To illustrate the problem of joint compression of texture and depth, let us consider the following two cases. First, assume that the texture and depth images are compressed at very high and low quality, respectively. In this case, detailed texture is mapped onto a coarse approximation of object surfaces, which thus yields rendering artifacts. Alternatively, when texture and depth images are compressed at low and high quality, respectively, a high-quality depth image is employed to warp a coarsely quantized texture image, which also yields low-quality rendering. These two simple but extreme cases illustrate that a clear dependence exists between the texture- and depth-quality setting. It goes without saying that this dependency exists in the general case as well. Consequently, the quantization setting for both the depth and texture images should be carefully selected. For this reason, we address in this chapter, the following problem statement:

*given a maximum bit-rate budget to represent the 3D scene, what is the optimal distribution of the bit rate over the texture and the depth image, such that the 3D rendering distortion is minimized?*

To answer this question, we propose a new compression algorithm with a bit-rate control that unifies the texture and depth Rate-Distortion (R-D) functions. The attractiveness of the algorithm is that both depth and texture data are simultaneously combined into a joint R-D surface model that calculates the optimal bit allocation between texture and depth. We discuss the optimization of the performance of the joint coding algorithm using a slightly extended H.264/MPEG-4 AVC encoder, where the extension involves a joint bit-allocation algorithm. However, note that the proposed extension can be employed as an addition to any encoder, e.g., H.264/MPEG-4 AVC, JPEG-2000 or even a platelet-based encoder. Additionally, we have found that our joint model can be readily integrated as a practical sub-system, because it influences the *setting* of the compression system rather than the actual coding *algorithm*. As a bonus, this optimal setting is obtained with a limited computation effort.
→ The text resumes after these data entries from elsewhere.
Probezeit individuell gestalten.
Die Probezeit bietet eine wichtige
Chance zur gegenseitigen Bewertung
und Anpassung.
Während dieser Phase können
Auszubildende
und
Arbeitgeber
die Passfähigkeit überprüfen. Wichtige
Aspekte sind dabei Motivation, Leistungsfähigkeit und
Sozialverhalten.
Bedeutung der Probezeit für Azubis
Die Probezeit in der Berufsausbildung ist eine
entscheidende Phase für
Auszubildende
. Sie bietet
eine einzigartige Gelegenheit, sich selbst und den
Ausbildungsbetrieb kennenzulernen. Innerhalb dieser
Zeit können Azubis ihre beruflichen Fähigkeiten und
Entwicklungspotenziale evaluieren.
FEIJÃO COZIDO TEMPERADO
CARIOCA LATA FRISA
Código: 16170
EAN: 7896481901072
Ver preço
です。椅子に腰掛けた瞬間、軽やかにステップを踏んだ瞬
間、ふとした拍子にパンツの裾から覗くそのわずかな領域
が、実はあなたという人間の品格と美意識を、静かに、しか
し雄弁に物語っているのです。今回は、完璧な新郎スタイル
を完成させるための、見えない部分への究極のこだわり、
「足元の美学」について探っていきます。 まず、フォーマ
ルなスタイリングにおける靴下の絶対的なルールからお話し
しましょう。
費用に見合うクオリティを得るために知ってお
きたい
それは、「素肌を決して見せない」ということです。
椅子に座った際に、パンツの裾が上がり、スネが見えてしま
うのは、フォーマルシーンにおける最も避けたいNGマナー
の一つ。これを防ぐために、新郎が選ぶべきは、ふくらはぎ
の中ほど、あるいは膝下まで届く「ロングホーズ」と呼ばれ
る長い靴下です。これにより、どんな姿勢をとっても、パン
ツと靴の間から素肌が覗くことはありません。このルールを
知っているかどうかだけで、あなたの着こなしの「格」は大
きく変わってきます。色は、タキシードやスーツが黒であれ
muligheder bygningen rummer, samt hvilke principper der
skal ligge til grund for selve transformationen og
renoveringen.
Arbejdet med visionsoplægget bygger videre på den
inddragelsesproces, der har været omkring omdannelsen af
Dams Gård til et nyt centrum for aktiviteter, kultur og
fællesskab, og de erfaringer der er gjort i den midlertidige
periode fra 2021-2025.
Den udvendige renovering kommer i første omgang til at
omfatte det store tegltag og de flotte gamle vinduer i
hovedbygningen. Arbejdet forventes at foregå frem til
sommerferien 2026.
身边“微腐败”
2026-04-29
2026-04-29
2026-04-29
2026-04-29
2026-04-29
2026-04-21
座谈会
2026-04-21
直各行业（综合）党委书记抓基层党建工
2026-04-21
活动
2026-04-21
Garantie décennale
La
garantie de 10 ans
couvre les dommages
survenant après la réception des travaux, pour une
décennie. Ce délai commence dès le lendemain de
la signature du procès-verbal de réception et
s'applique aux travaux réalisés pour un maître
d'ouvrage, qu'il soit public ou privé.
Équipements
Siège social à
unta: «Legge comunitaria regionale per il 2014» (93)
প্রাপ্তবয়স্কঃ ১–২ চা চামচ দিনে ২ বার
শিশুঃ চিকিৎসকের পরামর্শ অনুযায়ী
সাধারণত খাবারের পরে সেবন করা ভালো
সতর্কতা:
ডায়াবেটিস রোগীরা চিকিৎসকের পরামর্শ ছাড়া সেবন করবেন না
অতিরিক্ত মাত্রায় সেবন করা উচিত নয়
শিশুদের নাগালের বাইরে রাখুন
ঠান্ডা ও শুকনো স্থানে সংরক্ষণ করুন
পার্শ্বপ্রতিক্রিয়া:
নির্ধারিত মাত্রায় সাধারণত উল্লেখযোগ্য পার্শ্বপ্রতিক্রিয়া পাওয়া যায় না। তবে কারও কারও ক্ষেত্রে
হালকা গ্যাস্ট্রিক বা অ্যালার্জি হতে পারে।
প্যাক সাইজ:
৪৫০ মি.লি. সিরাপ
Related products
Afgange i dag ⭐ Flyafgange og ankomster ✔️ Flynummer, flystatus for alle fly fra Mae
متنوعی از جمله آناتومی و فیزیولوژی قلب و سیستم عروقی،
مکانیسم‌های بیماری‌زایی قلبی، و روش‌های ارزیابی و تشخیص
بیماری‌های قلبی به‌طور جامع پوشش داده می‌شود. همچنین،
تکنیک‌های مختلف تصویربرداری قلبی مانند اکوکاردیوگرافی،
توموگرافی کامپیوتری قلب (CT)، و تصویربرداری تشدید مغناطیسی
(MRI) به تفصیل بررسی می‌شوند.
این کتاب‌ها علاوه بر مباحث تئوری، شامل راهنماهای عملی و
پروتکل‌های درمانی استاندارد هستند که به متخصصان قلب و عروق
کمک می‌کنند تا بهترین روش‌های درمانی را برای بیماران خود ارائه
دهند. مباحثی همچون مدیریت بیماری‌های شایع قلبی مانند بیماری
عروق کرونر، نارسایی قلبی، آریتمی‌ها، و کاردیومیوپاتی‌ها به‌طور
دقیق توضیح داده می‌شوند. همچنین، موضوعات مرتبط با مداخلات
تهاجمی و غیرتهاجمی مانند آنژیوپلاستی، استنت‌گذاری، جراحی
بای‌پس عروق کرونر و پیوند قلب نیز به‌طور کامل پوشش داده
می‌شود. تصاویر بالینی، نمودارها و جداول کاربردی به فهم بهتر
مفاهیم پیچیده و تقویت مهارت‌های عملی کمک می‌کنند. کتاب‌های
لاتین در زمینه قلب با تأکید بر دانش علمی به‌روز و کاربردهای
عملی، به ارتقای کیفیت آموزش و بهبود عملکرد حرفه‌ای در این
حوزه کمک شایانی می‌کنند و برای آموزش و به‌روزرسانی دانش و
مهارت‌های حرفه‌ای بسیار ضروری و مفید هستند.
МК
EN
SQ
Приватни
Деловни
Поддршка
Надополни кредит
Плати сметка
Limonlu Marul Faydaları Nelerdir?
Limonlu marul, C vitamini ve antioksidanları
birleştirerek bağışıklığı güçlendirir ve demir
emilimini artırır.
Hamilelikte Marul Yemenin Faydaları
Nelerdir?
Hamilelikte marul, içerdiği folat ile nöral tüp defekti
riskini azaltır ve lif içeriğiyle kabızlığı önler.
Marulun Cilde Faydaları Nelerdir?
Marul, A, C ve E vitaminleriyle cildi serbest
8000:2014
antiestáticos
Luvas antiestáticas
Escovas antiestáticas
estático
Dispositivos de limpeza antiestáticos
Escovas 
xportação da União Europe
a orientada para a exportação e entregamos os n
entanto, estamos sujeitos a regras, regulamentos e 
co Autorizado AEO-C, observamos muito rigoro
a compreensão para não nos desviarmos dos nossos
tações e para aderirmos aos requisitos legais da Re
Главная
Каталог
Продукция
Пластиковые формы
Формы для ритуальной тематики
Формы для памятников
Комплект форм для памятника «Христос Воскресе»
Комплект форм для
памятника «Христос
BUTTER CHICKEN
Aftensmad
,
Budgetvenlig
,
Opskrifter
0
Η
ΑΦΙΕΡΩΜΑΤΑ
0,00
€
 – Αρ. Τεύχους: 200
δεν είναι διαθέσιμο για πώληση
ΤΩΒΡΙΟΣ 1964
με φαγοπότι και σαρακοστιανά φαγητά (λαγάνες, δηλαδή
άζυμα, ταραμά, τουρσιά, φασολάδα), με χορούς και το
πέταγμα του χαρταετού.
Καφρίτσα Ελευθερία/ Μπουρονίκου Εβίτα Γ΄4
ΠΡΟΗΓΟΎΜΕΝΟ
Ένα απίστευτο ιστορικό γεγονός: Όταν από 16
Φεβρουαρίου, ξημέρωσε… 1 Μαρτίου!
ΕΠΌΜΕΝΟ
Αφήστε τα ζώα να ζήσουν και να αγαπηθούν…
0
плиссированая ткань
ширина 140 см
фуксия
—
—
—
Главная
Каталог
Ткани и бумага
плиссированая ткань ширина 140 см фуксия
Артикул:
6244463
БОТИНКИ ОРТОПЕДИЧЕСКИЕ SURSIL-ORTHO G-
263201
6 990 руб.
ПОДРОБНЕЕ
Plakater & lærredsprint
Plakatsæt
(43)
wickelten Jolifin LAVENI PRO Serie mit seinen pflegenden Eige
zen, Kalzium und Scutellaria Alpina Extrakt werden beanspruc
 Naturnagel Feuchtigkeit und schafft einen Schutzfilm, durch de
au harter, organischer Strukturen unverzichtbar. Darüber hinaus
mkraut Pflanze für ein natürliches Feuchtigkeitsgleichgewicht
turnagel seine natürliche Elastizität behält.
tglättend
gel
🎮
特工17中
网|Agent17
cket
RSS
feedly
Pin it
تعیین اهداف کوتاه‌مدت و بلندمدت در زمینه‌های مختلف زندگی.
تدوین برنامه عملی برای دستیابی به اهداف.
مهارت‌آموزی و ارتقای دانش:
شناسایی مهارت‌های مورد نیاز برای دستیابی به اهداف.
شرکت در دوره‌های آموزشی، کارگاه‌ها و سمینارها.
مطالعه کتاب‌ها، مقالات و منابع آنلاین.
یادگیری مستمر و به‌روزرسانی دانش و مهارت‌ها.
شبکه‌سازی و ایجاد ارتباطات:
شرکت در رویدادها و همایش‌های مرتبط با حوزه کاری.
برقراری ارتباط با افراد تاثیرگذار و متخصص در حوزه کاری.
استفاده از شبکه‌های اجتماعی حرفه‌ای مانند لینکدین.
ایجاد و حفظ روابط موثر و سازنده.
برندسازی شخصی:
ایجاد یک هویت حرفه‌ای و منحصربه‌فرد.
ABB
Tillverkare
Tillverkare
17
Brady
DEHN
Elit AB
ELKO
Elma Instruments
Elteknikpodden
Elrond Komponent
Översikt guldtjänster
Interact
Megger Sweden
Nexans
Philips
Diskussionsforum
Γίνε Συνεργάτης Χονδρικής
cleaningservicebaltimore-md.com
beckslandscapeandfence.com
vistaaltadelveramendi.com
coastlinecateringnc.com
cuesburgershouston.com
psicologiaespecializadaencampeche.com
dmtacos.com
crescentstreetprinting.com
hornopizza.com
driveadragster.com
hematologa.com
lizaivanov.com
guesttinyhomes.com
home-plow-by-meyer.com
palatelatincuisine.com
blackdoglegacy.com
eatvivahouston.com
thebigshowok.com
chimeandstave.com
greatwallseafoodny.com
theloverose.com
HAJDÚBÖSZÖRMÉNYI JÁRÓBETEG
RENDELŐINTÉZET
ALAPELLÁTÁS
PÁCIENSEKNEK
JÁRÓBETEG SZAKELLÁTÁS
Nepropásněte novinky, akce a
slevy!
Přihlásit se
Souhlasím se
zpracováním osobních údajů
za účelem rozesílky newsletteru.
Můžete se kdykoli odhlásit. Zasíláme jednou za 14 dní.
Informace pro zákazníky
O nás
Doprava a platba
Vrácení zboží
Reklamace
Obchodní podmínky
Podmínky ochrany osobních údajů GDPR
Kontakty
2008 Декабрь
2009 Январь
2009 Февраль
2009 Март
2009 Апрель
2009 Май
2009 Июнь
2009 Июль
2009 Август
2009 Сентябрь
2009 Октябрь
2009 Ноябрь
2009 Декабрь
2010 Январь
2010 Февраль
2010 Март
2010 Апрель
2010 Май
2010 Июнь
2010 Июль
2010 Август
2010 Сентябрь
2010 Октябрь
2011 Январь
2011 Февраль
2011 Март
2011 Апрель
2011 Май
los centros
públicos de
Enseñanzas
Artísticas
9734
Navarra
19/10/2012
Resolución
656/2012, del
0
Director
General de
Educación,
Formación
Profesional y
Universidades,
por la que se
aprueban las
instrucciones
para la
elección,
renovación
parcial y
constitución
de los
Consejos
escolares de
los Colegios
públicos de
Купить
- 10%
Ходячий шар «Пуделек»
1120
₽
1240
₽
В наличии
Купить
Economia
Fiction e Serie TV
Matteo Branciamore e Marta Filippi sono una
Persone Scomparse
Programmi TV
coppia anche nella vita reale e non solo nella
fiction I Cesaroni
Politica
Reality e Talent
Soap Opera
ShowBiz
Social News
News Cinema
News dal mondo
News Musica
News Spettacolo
The remainder of this chapter is structured as follows. Section 7.2 formulates the framework of the joint bit allocation of texture and depth. Section 7.3 describes a fast hierarchical optimization algorithm. Section 7.4 discusses the relationship between the depth and texture bit rate and Section 7.5 presents the possible applications of the proposed algorithm. Experimental results are provided in Section 7.6 and the chapter concludes with Section 7.7.

In this section, we first present a joint bit-allocation analysis of depth and texture and afterwards, we provide an experimental analysis of the two-dimensional R-D model to enable a fast search algorithm for estimating the optimal quantization parameters.

Let us consider the problem of jointly coding a texture and depth image at a maximum rate \(R_{max}\) with minimum rendering distortion \(D_{render}\). The rate \(R_{max}\) and distortion \(D_{render}\) functions can be defined as follows. First, the maximum rate value \(R_{max}\) is decomposed into the sum of the individual rates required for texture and depth coding. Because the texture and depth images are coded with two different quantizer settings (denoted \(q_t\) and \(q_d\), respectively), the texture and depth rate functions can be written as \(R_t(q_t)\) and \(R_d(q_d)\), respectively. The joint rate function can therefore be specified as \[R_{max}(q_t,q_d)=R_t(q_t) + R_d(q_d).\] Second, the rendering distortion function \(D_{render}\) depends on the image rendering algorithm. The rendering algorithm relies on the quality of the input texture and depth images and therefore on the quantization parameters \(q_t\) and \(q_d\). Consequently, as there is one rendering quality, we define a joint rendering distortion as \(D_{render}(q_t,q_d)\).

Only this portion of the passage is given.